A snort. "Don't blame your inability to multi-task on the poor human, Mr. Spock. We're pretty good at doin' two things at once."
"A claim for which I can see no current evidence."
"Uh-huh. Hold this a second." A clatter and a small noise of protest, followed by the hiss of a storage compartment opening.
"Doctor, I hardly think working in this cabin accedes us the right to invade the captain's private –"
"I'm gettin' him a blanket, genius."
"Ah." A brief pause. "Would it not be more efficient to simply utilize the computer to raise the temperature of the room a sufficient number of degrees?"
"Maybe. But it's a human thing, Mr. Spock, you wouldn't understand. Blankets don't just mean warmth, they can also symbolize comfort. That's why we use them in Sickbay, not just a thermal force-field."
"I see."
"Do you?"
"While I do not comprehend the human attachment to a material object, if that attachment is what eases the mind of a human then it would be illogical, and quite heartless, to discount that fact, Doctor."
"Hmm, we may make a decent human out of you yet, Spock."
"Really, Doctor."
Warmth seeps in around him, banishing the chill which has taken up residence in his bones, no doubt another symptom of the withdrawal. He shifts slightly, curling up tighter under the welcome addition, and sighs softly.
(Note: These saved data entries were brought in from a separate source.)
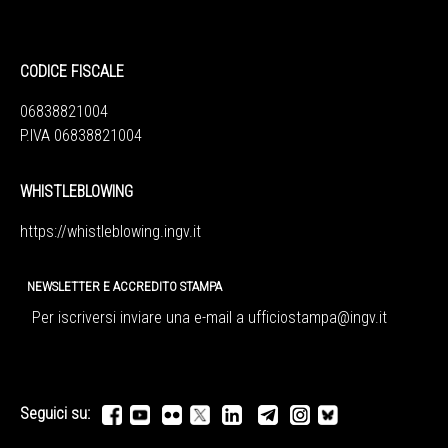
CODICE FISCALE
06838821004
P.IVA 06838821004
WHISTLEBLOWING
https://whistleblowing.ingv.
it
NEWSLETTER E ACCREDITO STAMPA
Per iscriversi inviare una e-mail a
ufficiostampa@ingv.it
Seguici su:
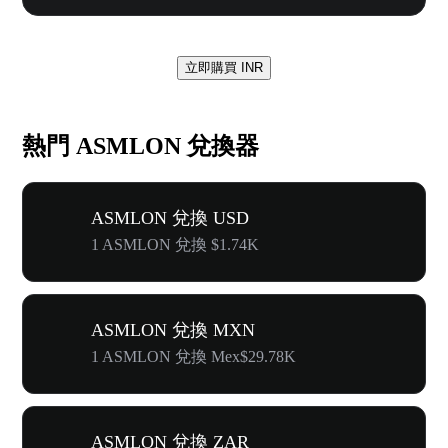
立即購買 INR
熱門 ASMLON 兌換器
ASMLON 兌換 USD
1 ASMLON 兌換 $1.74K
ASMLON 兌換 MXN
1 ASMLON 兌換 Mex$29.78K
ASMLON 兌換 ZAR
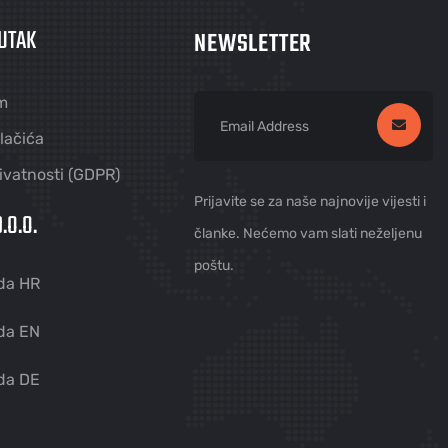
UTAK
NEWSLETTER
m
olačića
rivatnosti (GDPR)
Prijavite se za naše najnovije vijesti i
.O.O.
članke. Nećemo vam slati neželjenu
poštu.
da HR
da EN
da DE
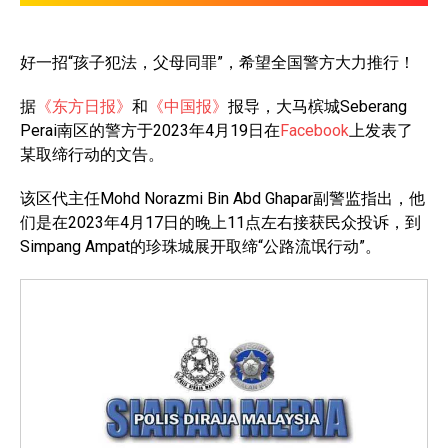
好一招“孩子犯法，父母同罪”，希望全国警方大力推行！
据
《东方日报》
和
《中国报》
报导，大马槟城Seberang
Perai南区的警方于2023年4月19日在
Facebook
上发表了
某取缔行动的文告。
该区代主任Mohd Norazmi Bin Abd Ghapar副警监指出，他
们是在2023年4月17日的晚上11点左右接获民众投诉，到
Simpang Ampat的珍珠城展开取缔“公路流氓行动”。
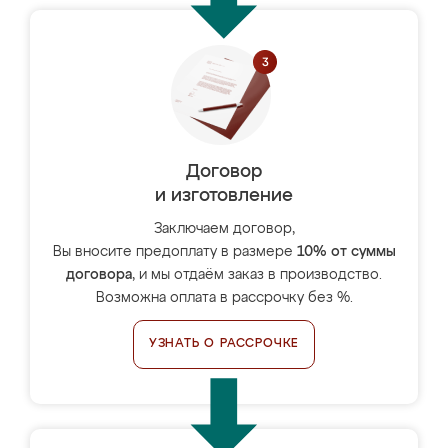
Договор
и изготовление
Заключаем договор,
Вы вносите предоплату в размере
10% от суммы
договора
, и мы отдаём заказ в производство.
Возможна оплата в рассрочку без %.
УЗНАТЬ О РАССРОЧКЕ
"Yeah, he's out for the count I think," McCoy's voice drifts through what seems like a distant haze.
"Are you quite certain –"
"Yes, quite certain, Mr. Spock. He's gonna feel mighty sick for another twelve hours or so probably, but he's in no danger now. Last time I let him talk me into giving him that much of any stimulant, though, not with a metabolism as fast as his and as exhausted as he already was. I should've taken him off duty right after we hit that dark zone."
"Unfortunately, we did not have that option, Doctor. Had you done so, the Enterprise would have met the same fate as the Intrepid."
"Which, we never did tell you, did we Spock? We humans use the phrase, we're sorry for your loss. The words don't really sound like much when you think about it logically, but…that doesn't mean it's any less sincere."
"Your sentiment is…appreciated, Doctor."
"Well, let's get to work on this so nobody else is ever put in that position, what do you say?"
"I say, Doctor, that I am unaccustomed to pacing myself due to another's abilities, or lack thereof. You will need to keep up."
"Is that a challenge, Mr. Spock?"
"Call it what you like, Doctor."
All he can say is, he'd better still have a cabin and a working computer when he wakes up, he thinks fuzzily as he finally drifts to sleep, secure in the knowledge that once again, all is right with the world.